**Task to carry out:**
Find the lines in the records that carry the word "come". Copy each one.

**Extracted page text data:**
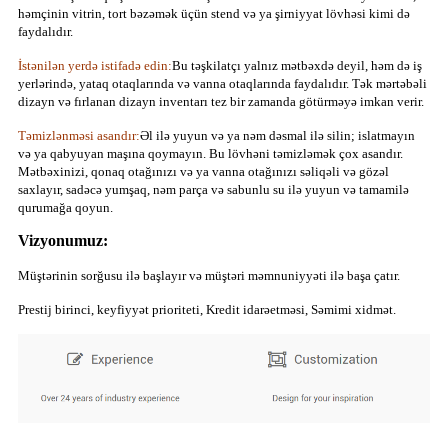
həmçinin vitrin, tort bəzəmək üçün stend və ya şirniyyat lövhəsi kimi də
faydalıdır.
İstənilən yerdə istifadə edin:
Bu təşkilatçı yalnız mətbəxdə deyil, həm də iş
yerlərində, yataq otaqlarında və vanna otaqlarında faydalıdır. Tək mərtəbəli
dizayn və fırlanan dizayn inventarı tez bir zamanda götürməyə imkan verir.
Təmizlənməsi asandır:
Əl ilə yuyun və ya nəm dəsmal ilə silin; islatmayın
və ya qabyuyan maşına qoymayın. Bu lövhəni təmizləmək çox asandır.
Mətbəxinizi, qonaq otağınızı və ya vanna otağınızı səliqəli və gözəl
saxlayır, sadəcə yumşaq, nəm parça və sabunlu su ilə yuyun və tamamilə
qurumağa qoyun.
Vizyonumuz:
Müştərinin sorğusu ilə başlayır və müştəri məmnuniyyəti ilə başa çatır.
Prestij birinci, keyfiyyət prioriteti, Kredit idarəetməsi, Səmimi xidmət.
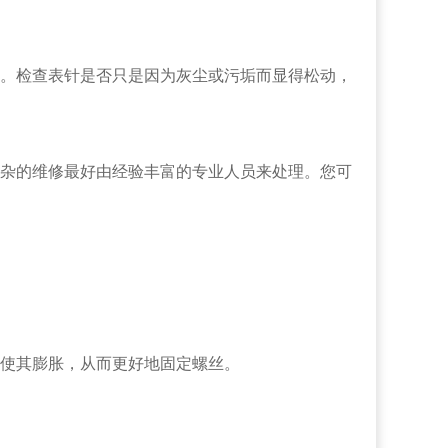
。检查表针是否只是因为灰尘或污垢而显得松动，
杂的维修最好由经验丰富的专业人员来处理。您可
使其膨胀，从而更好地固定螺丝。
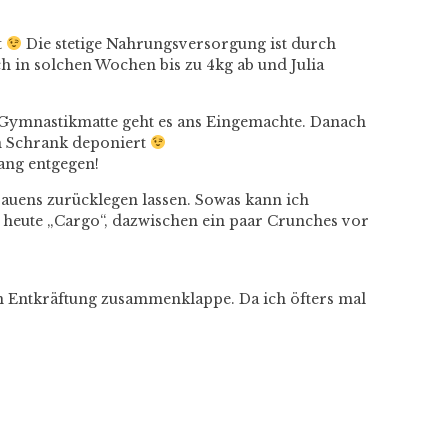
t
Die stetige Nahrungsversorgung ist durch
h in solchen Wochen bis zu 4kg ab und Julia
d Gymnastikmatte geht es ans Eingemachte. Danach
den Schrank deponiert
ang entgegen!
rauens zurücklegen lassen. Sowas kann ich
d heute „Cargo“, dazwischen ein paar Crunches vor
an Entkräftung zusammenklappe. Da ich öfters mal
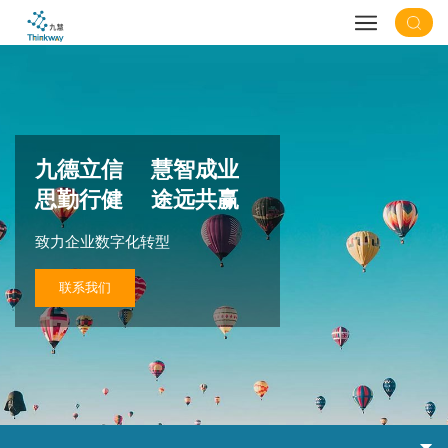
九德立信 慧智成业
思勤行健 途远共赢
致力企业数字化转型
联系我们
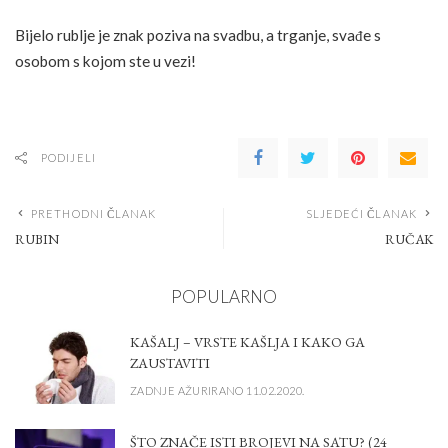
Bijelo rublje je znak poziva na svadbu, a trganje, svađe s
osobom s kojom ste u vezi!
PODIJELI
PRETHODNI ČLANAK
SLJEDEĆI ČLANAK
RUBIN
RUČAK
POPULARNO
KAŠALJ – VRSTE KAŠLJA I KAKO GA
ZAUSTAVITI
ZADNJE AŽURIRANO 11.02.2020.
ŠTO ZNAČE ISTI BROJEVI NA SATU? (24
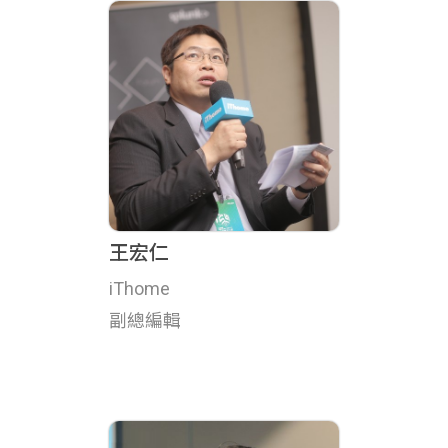
王宏仁
iThome
副總編輯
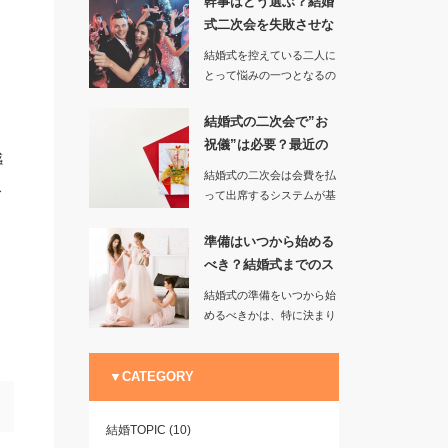
幹事はどう選ぶ？結婚
式二次会を失敗させな
いためのポ…
結婚式を控えている二人に
テ
とって悩みの一つとなるの
が、二次会の幹事を誰に任
せるかと…
結婚式の二次会で”お
祝儀”は必要？最近の
感
傾向を調べ…
結婚式の二次会は会費を払
ス
って出席するシステムが基
本となっているので、披露
宴から直…
準備はいつから始める
べき？結婚式までのス
ケジュール…
結婚式の準備をいつから始
めるべきかは、特に決まり
はありません。多数の招待
客を…
▼CATEGORY
結婚TOPIC
(10)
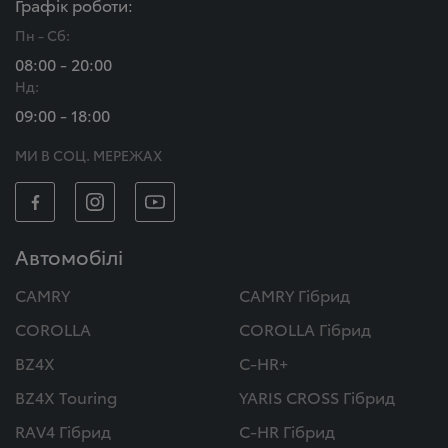
Графік роботи:
Пн - Сб:
08:00 - 20:00
Нд:
09:00 - 18:00
МИ В СОЦ. МЕРЕЖАХ
Автомобілі
CAMRY
CAMRY Гібрид
COROLLA
COROLLA Гібрид
BZ4X
C-HR+
BZ4X Touring
YARIS CROSS Гібрид
RAV4 Гібрид
C-HR Гібрид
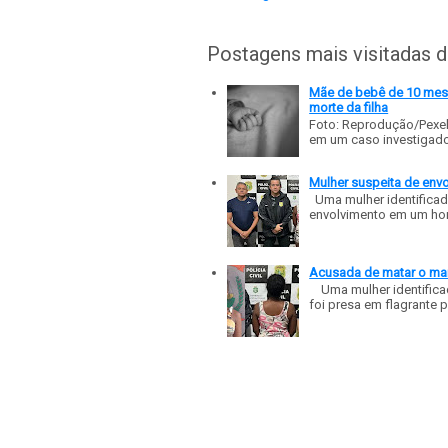
Postagens mais visitadas 
Mãe de bebê de 10 meses
morte da filha
Foto: Reprodução/Pexe
em um caso investigado p
Mulher suspeita de env
Uma mulher identificad
envolvimento em um homic
Acusada de matar o mar
Uma mulher identificad
foi presa em flagrante p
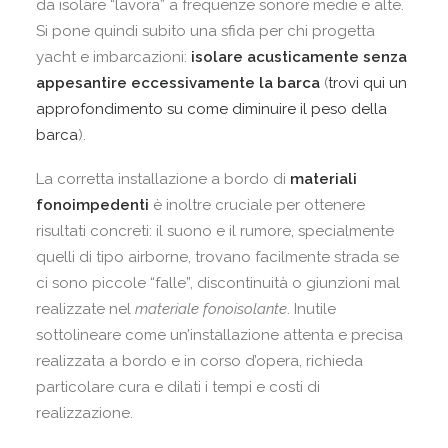
da isolare “lavora” a frequenze sonore medie e alte.
Si pone quindi subito una sfida per chi progetta
yacht e imbarcazioni:
isolare acusticamente senza
appesantire eccessivamente la barca
(
trovi qui un
approfondimento su come diminuire il peso della
barca
).
La corretta installazione a bordo di
materiali
fonoimpedenti
è inoltre cruciale per ottenere
risultati concreti: il suono e il rumore, specialmente
quelli di tipo airborne, trovano facilmente strada se
ci sono piccole “falle”, discontinuità o giunzioni mal
realizzate nel
materiale fonoisolante
. Inutile
sottolineare come un’installazione attenta e precisa
realizzata a bordo e in corso d’opera, richieda
particolare cura e dilati i tempi e costi di
realizzazione.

**Your response:**
approfondimento su come diminuire il peso della
sottolineare come un’installazione attenta e precisa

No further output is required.